=== Input material ===

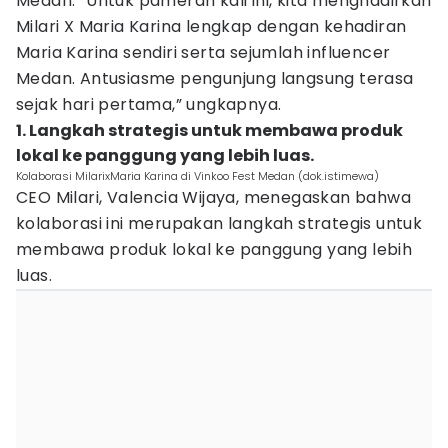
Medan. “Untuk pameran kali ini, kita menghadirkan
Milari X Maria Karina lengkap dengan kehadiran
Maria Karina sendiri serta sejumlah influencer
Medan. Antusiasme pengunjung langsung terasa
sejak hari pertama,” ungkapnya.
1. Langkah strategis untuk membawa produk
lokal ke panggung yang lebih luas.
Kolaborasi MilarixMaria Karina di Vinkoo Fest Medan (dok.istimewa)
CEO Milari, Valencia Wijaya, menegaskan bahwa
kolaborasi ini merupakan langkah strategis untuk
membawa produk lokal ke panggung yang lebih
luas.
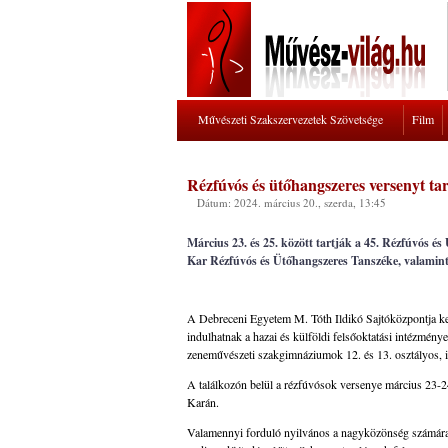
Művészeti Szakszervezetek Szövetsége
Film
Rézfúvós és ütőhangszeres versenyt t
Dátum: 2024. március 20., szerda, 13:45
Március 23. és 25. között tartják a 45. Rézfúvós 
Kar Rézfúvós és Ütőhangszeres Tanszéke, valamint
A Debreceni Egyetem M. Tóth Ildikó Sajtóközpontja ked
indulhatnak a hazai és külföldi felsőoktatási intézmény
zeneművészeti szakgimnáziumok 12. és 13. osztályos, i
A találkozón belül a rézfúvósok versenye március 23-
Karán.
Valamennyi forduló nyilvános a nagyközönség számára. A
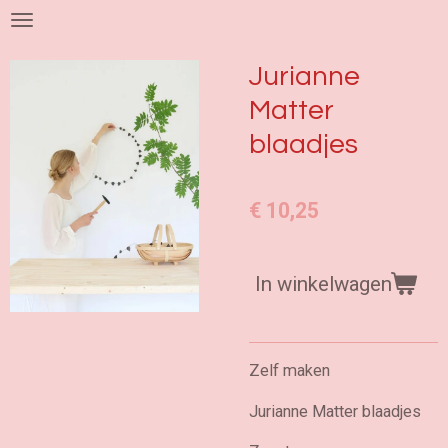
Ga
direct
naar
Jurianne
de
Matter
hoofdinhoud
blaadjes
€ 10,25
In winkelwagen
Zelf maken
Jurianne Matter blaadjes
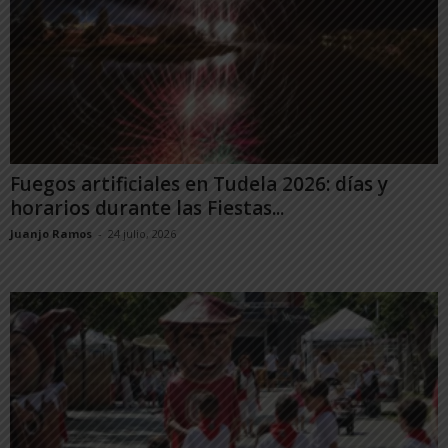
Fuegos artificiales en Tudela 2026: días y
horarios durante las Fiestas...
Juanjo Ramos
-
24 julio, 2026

===
=== Input material ===

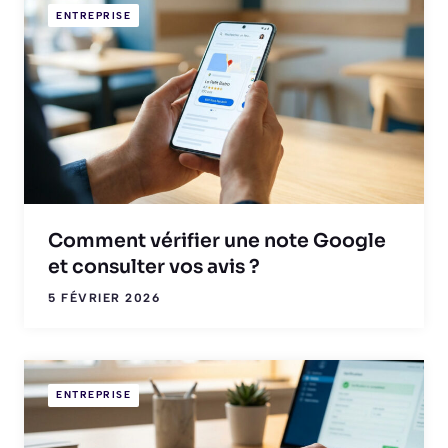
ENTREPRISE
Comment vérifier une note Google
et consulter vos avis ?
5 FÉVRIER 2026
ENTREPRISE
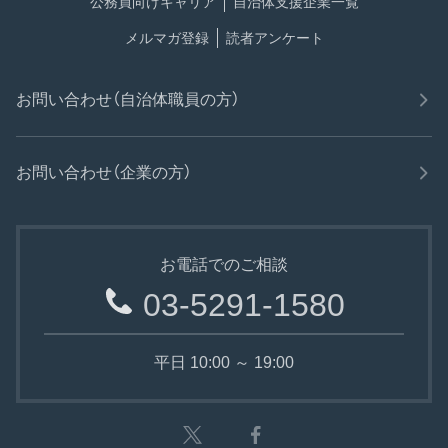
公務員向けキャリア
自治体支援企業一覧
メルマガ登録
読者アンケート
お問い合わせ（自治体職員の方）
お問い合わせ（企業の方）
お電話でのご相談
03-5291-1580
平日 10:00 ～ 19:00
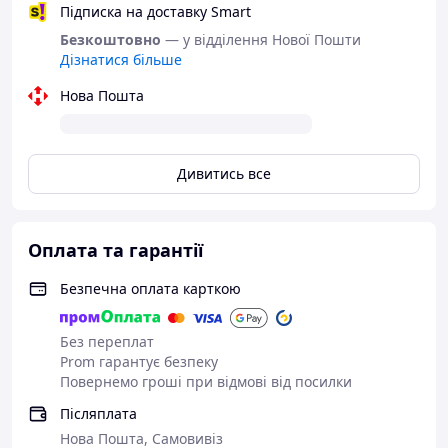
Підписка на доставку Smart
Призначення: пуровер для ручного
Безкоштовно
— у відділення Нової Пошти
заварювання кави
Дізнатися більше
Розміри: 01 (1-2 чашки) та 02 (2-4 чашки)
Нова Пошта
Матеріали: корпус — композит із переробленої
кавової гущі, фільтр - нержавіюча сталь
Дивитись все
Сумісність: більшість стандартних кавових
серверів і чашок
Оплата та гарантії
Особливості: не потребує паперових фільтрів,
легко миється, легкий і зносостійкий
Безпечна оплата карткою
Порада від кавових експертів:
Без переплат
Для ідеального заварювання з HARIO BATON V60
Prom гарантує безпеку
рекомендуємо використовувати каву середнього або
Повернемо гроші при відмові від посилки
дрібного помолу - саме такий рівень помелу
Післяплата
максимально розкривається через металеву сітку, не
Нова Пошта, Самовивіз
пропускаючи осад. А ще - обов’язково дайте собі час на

===

> [Task description]: Some lines of the records above may hold the word "strategis". Report how many, and nothing else.

> [Response to the exercise]: 2